Focusing on the theoretical accounts of specific offenses, especially in anticipating a basis for offense specific causal models of delinquency, the results from this study considerably obscures the possibility that a reliable relationship can be obtained for disaggregated offense categories. It further obscures the possibility that even though such a relationship exists, it may not necessarily or strongly apply for the specific offenses that constitute these categories. However, even if we argue that there is some specialization in delinquency or that youths pursue relatively clear types of offending, the changing of structure, nature and influence of peer associations(as explained with respect to the increase in delinquency among the older age groups), specific theoretical accounts of specific offenses may still remain obscured.
Therefore, future research should primarily focus on the analysis of age/peer interaction and their influence on delinquency with specificity to an offense, rather than types of offending patterns. Further studies should also engage in the precise exploration of the initial development of delinquent peer associations as well as their sustenance or change over a period of time and or age structures and exactly how these associations contribute to varying levels of delinquent offending. Further research on the type and quality of peer bonding associations, the transformation of such bonds over time, the effect of such transformations on patterns of offending at different ages, would undoubtedly stimulate further academic interest.

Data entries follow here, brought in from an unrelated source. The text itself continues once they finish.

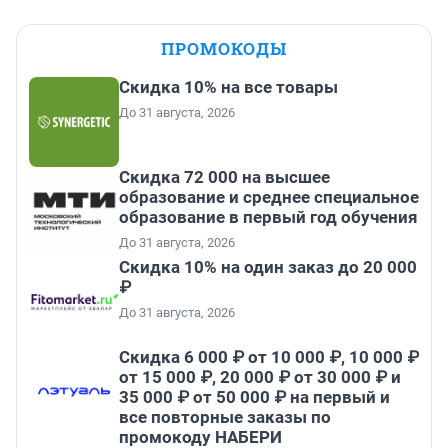
ПРОМОКОДЫ
Скидка 10% на все товары
До 31 августа, 2026
Скидка 72 000 на высшее
образование и среднее специальное
образование в первый год обучения
До 31 августа, 2026
Скидка 10% на один заказ до 20 000
₽
До 31 августа, 2026
Скидка 6 000 ₽ от 10 000 ₽, 10 000 ₽
от 15 000 ₽, 20 000 ₽ от 30 000 ₽ и
35 000 ₽ от 50 000 ₽ на первый и
все повторные заказы по
промокоду НАБЕРИ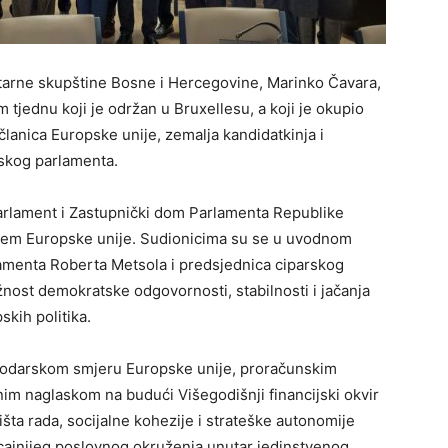
arne skupštine Bosne i Hercegovine, Marinko Čavara,
jednu koji je održan u Bruxellesu, a koji je okupio
lanica Europske unije, zemalja kandidatkinja i
skog parlamenta.
parlament i Zastupnički dom Parlamenta Republike
ećem Europske unije. Sudionicima su se u uvodnom
lamenta Roberta Metsola i predsjednica ciparskog
nost demokratske odgovornosti, stabilnosti i jačanja
kih politika.
spodarskom smjeru Europske unije, proračunskim
bnim naglaskom na budući Višegodišnji financijski okvir
išta rada, socijalne kohezije i strateške autonomije
ticajnijeg poslovnog okruženja unutar jedinstvenog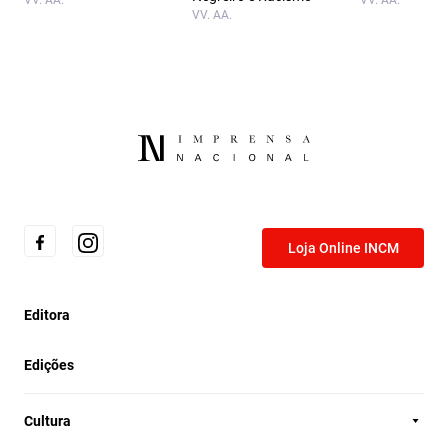
VV. AA.
VV. AA.
VV. AA.
Loja Online INCM
Editora
Edições
Cultura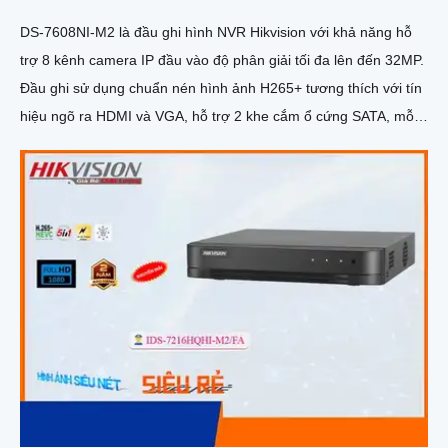
DS-7608NI-M2 là đầu ghi hình NVR Hikvision với khả năng hỗ
trợ 8 kênh camera IP đầu vào độ phân giải tối đa lên đến 32MP.
Đầu ghi sử dụng chuẩn nén hình ảnh H265+ tương thích với tín
hiệu ngõ ra HDMI và VGA, hỗ trợ 2 khe cắm ổ cứng SATA, mỗi
ổ có dung lượng tối đa 16TB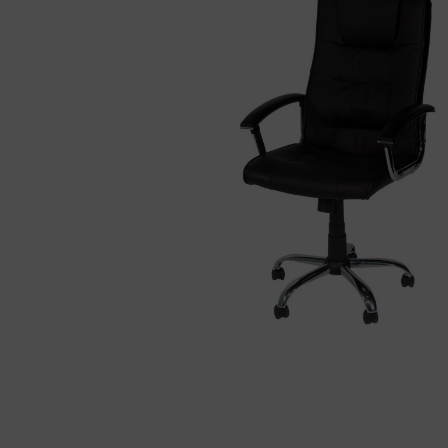
01
34
04
76
50
|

To surmise, Mears and Field’s (2002) have presented a research undertaking that improves our understanding of the previously scattered relationships between age, delinquent peer associations and delinquency. Based on a suave understanding on these interactive linkages, the authors have built a more reliable interrelationship between age/peer associations and delinquent behavior. Acting partly as an autobiographic source, the research is littered with pertinent and relevant data that provided conclusions supportive of the positive interrelationships. What is more interesting is the influence of specific types of offenses on the interrelationship. As a further tribute, the authors deeply delve into the causes of delinquency.